How much energy does a refrigerator use?
The amount of daily energy that a refrigerator uses depends mainly on its size. The table below shows the estimated energy consumptions of different fridges with different sizes:
|Model||Size (Cu. ft.)||Estimated Annual energy consumption (kilo-Watt-hours)||Estimated daily energy consumption (Watt-hours)||Estimated solar power needed (Watts)|
|4.5 Cubic Feet||237 kWh/year||650 Wh/day||100 – 200 W|
|12 Cubic Feet||312 kWh/year||854 Wh/day||150 – 300 W|
|Frigidaire FFHT1425VV||13.9 Cubic Feet||332 kWh/year||909 Wh/day||150 – 300 W|
|20.6 Cubic Feet||653 kWh/year||1790 Wh/day||300 – 500 W|
|27.4 Cubic Feet||728 kWh/year||1994 Wh/day||300 – 500 W|
New refrigerators in the U.S. come with EnergyGuide labels that estimate the Annual Energy Consumption of the fridge. For example, the EnergyGuide label below is from a 20.6 Cu. Ft. refrigerator:
Estimated Annual Energy Consumption of 20.6 Cu. Ft. fridge (Source)
The label specifies an estimated yearly electricity use of 653 kWh. To get an estimate of the daily energy consumption of the fridge, we can simply divide by 365 (number of days in a year):
Estimated Daily Energy Consumption (Wh) = 653 kWh ÷ 365 = 1.790 kWh/day = 1790 Wh/day
But what if the EnergyGuide label is not provided? Here’s another way you can estimate your refrigerator’s daily energy consumption.
How to calculate refrigerator electricity consumption?
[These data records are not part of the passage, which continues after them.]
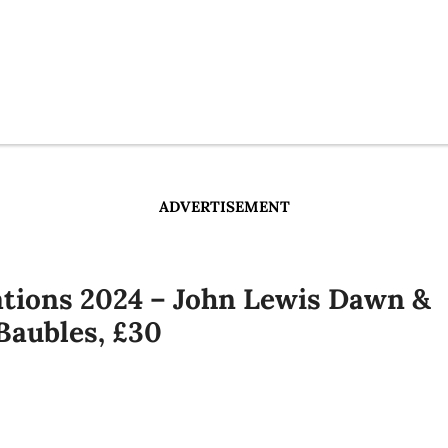
ADVERTISEMENT
ations 2024 – John Lewis Dawn &
Baubles, £30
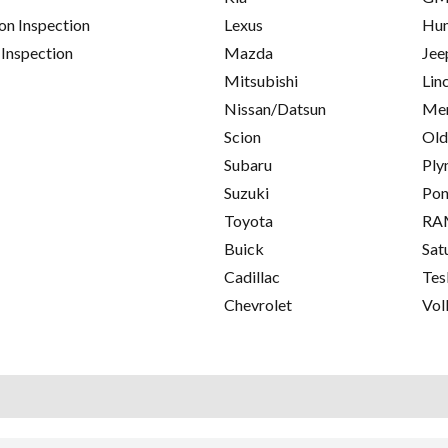
on Inspection
Lexus
Hu
 Inspection
Mazda
Jee
Mitsubishi
Lin
Nissan/Datsun
Mer
Scion
Old
Subaru
Ply
Suzuki
Pon
Toyota
RA
Buick
Sat
Cadillac
Tes
Chevrolet
Vol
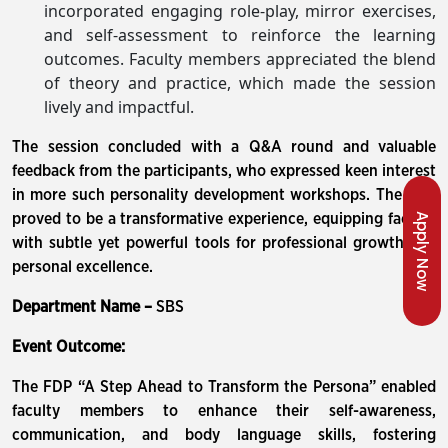
incorporated engaging role-play, mirror exercises,
and self-assessment to reinforce the learning
outcomes. Faculty members appreciated the blend
of theory and practice, which made the session
lively and impactful.
The session concluded with a Q&A round and valuable
feedback from the participants, who expressed keen interest
in more such personality development workshops. The FDP
Apply Now
proved to be a transformative experience, equipping faculty
with subtle yet powerful tools for professional growth and
personal excellence.
Department Name –
SBS
Event Outcome:
The FDP “A Step Ahead to Transform the Persona” enabled
faculty members to enhance their self-awareness,
communication, and body language skills, fostering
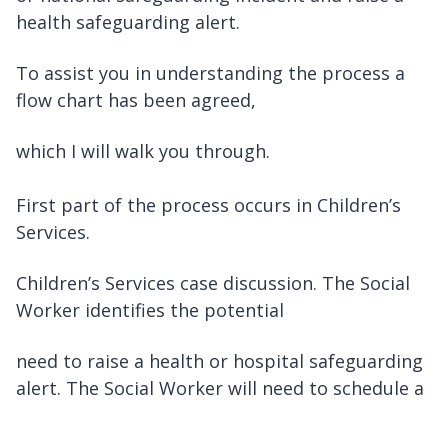
health safeguarding alert.
To assist you in understanding the process a
flow chart has been agreed,
which I will walk you through.
First part of the process occurs in Children’s
Services.
Children’s Services case discussion. The Social
Worker identifies the potential
need to raise a health or hospital safeguarding
alert. The Social Worker will need to schedule a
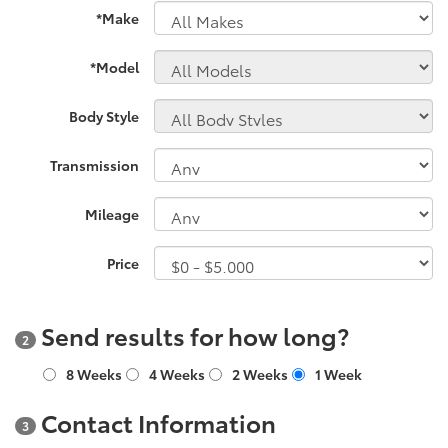
*Make
*Model
Body Style
Transmission
Mileage
Price
Send results for how long?
2
8 Weeks
4 Weeks
2 Weeks
1 Week
Contact Information
3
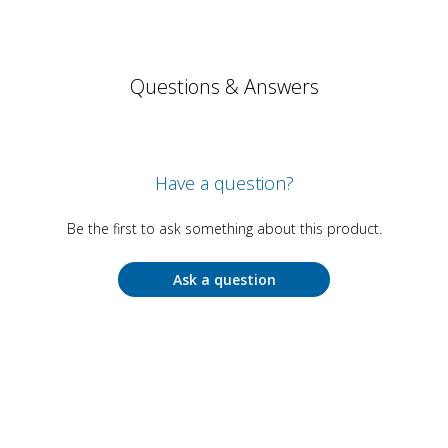
Questions & Answers
Have a question?
Be the first to ask something about this product.
Ask a question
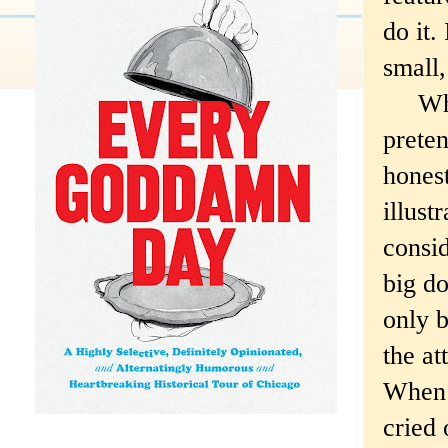
do it.
small,
Whoops
preten
honest
illust
consid
big d
only b
the at
When I
cried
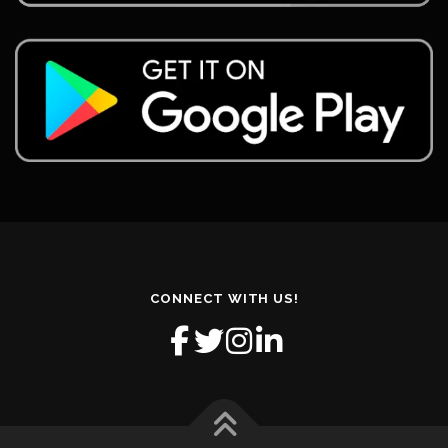
CONNECT WITH US!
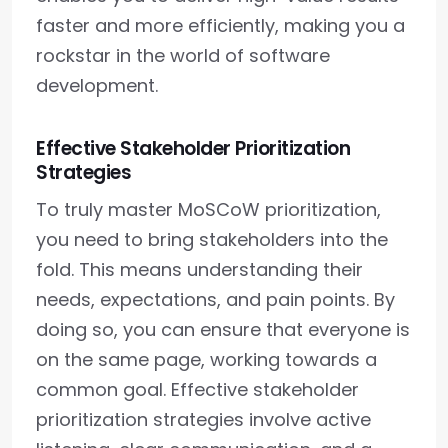
faster and more efficiently, making you a
rockstar in the world of software
development.
Effective Stakeholder Prioritization
Strategies
To truly master MoSCoW prioritization,
you need to bring stakeholders into the
fold. This means understanding their
needs, expectations, and pain points. By
doing so, you can ensure that everyone is
on the same page, working towards a
common goal. Effective stakeholder
prioritization strategies involve active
To avoid confusion, here is a reminder of what the difference between electrical power and electrical energy is:
- Electrical Power: measured in Watts
- Electrical Energy: measured in Watt-hours
If I have a 60 Watt light bulb that I leave on for 5 hours a day, the light bulb uses 60 watts of power for 5 hours, and the energy it consumes per day is calculated as such:
Daily Energy usage = Electrical Power x Usage Time = 60 Watts x 5 Hours = 300Wh (Watt-hours)
So to estimate how much energy (Watt-hours) a refrigerator uses, we need to know:
- How much power it consumes (Watts)
- How much time does it run for (hours)
So, How many watts does a refrigerator use?
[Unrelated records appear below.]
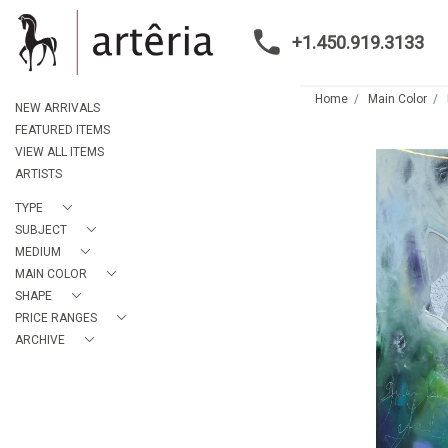
+1.450.919.3133
Home
Main Color
NEW ARRIVALS
FEATURED ITEMS
VIEW ALL ITEMS
ARTISTS
TYPE
SUBJECT
MEDIUM
MAIN COLOR
SHAPE
PRICE RANGES
ARCHIVE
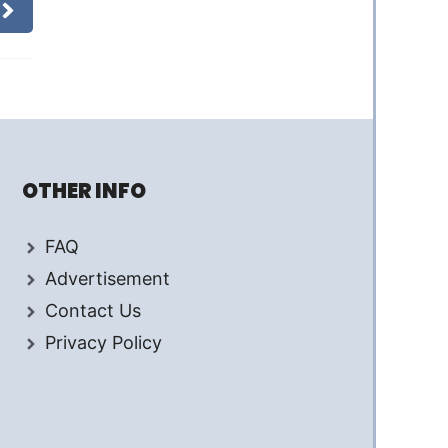
OTHER INFO
FAQ
Advertisement
Contact Us
Privacy Policy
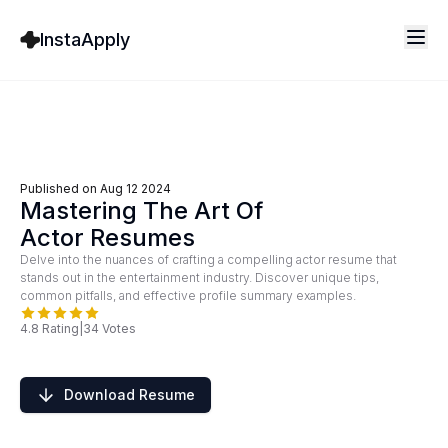
InstaApply
Published on
Aug 12 2024
Mastering The Art Of
Actor Resumes
Delve into the nuances of crafting a compelling actor resume that
stands out in the entertainment industry. Discover unique tips,
common pitfalls, and effective profile summary examples.
4.8
Rating
|
34
Votes
Download Resume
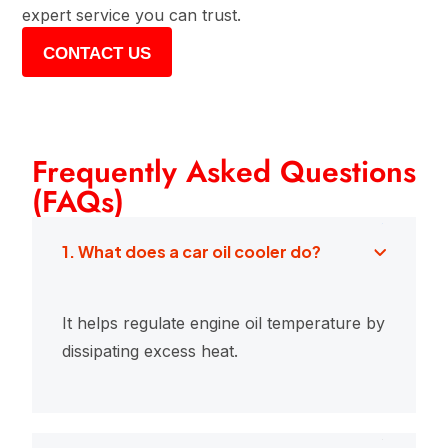
expert service you can trust.
CONTACT US
Frequently Asked Questions
(FAQs)
1. What does a car oil cooler do?
It helps regulate engine oil temperature by
dissipating excess heat.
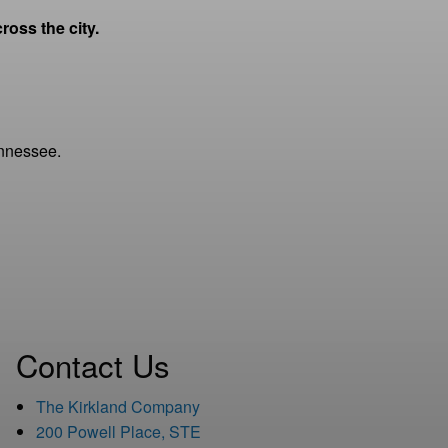
oss the city.
Tennessee.
Contact Us
The Kirkland Company
200 Powell Place, STE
Older refrigerators can use up to about 700 Watts of power, while the newer and more energy-efficient ones only use about 150-300 Watts. However, the power usage of a refrigerator still mainly depends on its size.
You can find the wattage of your refrigerator on the manufacturer’s specification label. For example, the image below shows the electrical specifications of a 29.3 Cu. ft. LG fridge:
On the specification label, the wattage of the refrigerator is usually specified under Rated Input. However, in some cases such as this one, the manufacturer does not specify the wattage.
In this case, you can calculate the wattage by using the voltage and the amperage:
Watts = Volts x Amps
Since the Rated Input is in watts, all you have to do is find the rated voltage (volts) and rated current (Amps) and multiply them.
Rated Input (Watts) = Rated Voltage (Volts) x Rated Current (Amps)
Following our example:
Rated Input = Rated Voltage x Rated Current = 127 Volts x 2.4 Amps = 305 Watts
Now that we know how much power this refrigerator uses when it’s running, we need to know how many hours it runs per day.
How many hours does a refrigerator run per day?
Refrigerators have running cycles (Duty cycles), which means that they don’t really run 24 hours a day. The compressor – which is the main electrical component in a refrigerator – turns ON and OFF in a way that maintains the temperature inside the fridge at a certain level. This duty cycle depends on a few factors, such as:
- Ambient temperatures: In the image above, you can see that whenever the room temperature increases the compressor has to work harder to maintain the internal temperature of the fridge. This results in power surges and longer running times.
- Usage: When the refrigerator’s door is open, the cool air escapes and is replaced by warmer air, which increases the overall temperature inside the fridge. Every time this happens, the compressor starts running until the low-temperature setpoint is achieved.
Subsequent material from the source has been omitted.